Task requirements :: Everything in the data below is to be reproduced without any deviation.
(Beginning of Source records)
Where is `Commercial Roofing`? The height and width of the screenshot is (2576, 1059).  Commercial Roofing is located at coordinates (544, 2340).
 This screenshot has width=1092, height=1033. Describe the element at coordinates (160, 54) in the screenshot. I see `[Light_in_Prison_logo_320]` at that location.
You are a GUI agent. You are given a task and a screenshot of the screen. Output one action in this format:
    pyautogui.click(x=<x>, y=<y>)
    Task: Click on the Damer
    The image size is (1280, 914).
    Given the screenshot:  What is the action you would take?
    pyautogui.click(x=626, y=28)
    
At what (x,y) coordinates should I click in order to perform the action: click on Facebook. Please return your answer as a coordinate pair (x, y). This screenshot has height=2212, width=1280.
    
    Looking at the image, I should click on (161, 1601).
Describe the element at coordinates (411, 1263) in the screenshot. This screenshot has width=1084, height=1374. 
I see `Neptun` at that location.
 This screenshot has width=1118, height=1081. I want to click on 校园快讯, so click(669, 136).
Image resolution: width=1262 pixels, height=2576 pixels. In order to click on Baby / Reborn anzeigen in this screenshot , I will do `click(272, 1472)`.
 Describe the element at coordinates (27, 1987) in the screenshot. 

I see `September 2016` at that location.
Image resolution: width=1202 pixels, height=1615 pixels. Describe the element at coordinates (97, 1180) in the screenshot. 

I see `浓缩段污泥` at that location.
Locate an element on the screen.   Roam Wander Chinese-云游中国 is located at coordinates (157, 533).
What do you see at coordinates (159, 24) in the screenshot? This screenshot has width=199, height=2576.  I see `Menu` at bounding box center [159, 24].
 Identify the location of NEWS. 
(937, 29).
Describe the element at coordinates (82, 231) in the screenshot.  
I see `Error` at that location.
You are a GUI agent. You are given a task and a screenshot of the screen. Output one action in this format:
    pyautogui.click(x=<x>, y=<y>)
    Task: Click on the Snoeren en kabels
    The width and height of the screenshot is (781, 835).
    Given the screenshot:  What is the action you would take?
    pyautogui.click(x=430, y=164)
(End of Source records)
The answer ::
Where is `Commercial Roofing`? The height and width of the screenshot is (2576, 1059).  Commercial Roofing is located at coordinates (544, 2340).
 This screenshot has width=1092, height=1033. Describe the element at coordinates (160, 54) in the screenshot. I see `[Light_in_Prison_logo_320]` at that location.
You are a GUI agent. You are given a task and a screenshot of the screen. Output one action in this format:
    pyautogui.click(x=<x>, y=<y>)
    Task: Click on the Damer
    The image size is (1280, 914).
    Given the screenshot:  What is the action you would take?
    pyautogui.click(x=626, y=28)
    
At what (x,y) coordinates should I click in order to perform the action: click on Facebook. Please return your answer as a coordinate pair (x, y). This screenshot has height=2212, width=1280.
    
    Looking at the image, I should click on (161, 1601).
Describe the element at coordinates (411, 1263) in the screenshot. This screenshot has width=1084, height=1374. 
I see `Neptun` at that location.
 This screenshot has width=1118, height=1081. I want to click on 校园快讯, so click(669, 136).
Image resolution: width=1262 pixels, height=2576 pixels. In order to click on Baby / Reborn anzeigen in this screenshot , I will do `click(272, 1472)`.
 Describe the element at coordinates (27, 1987) in the screenshot. 

I see `September 2016` at that location.
Image resolution: width=1202 pixels, height=1615 pixels. Describe the element at coordinates (97, 1180) in the screenshot. 

I see `浓缩段污泥` at that location.
Locate an element on the screen.   Roam Wander Chinese-云游中国 is located at coordinates (157, 533).
What do you see at coordinates (159, 24) in the screenshot? This screenshot has width=199, height=2576.  I see `Menu` at bounding box center [159, 24].
 Identify the location of NEWS. 
(937, 29).
Describe the element at coordinates (82, 231) in the screenshot.  
I see `Error` at that location.
You are a GUI agent. You are given a task and a screenshot of the screen. Output one action in this format:
    pyautogui.click(x=<x>, y=<y>)
    Task: Click on the Snoeren en kabels
    The width and height of the screenshot is (781, 835).
    Given the screenshot:  What is the action you would take?
    pyautogui.click(x=430, y=164)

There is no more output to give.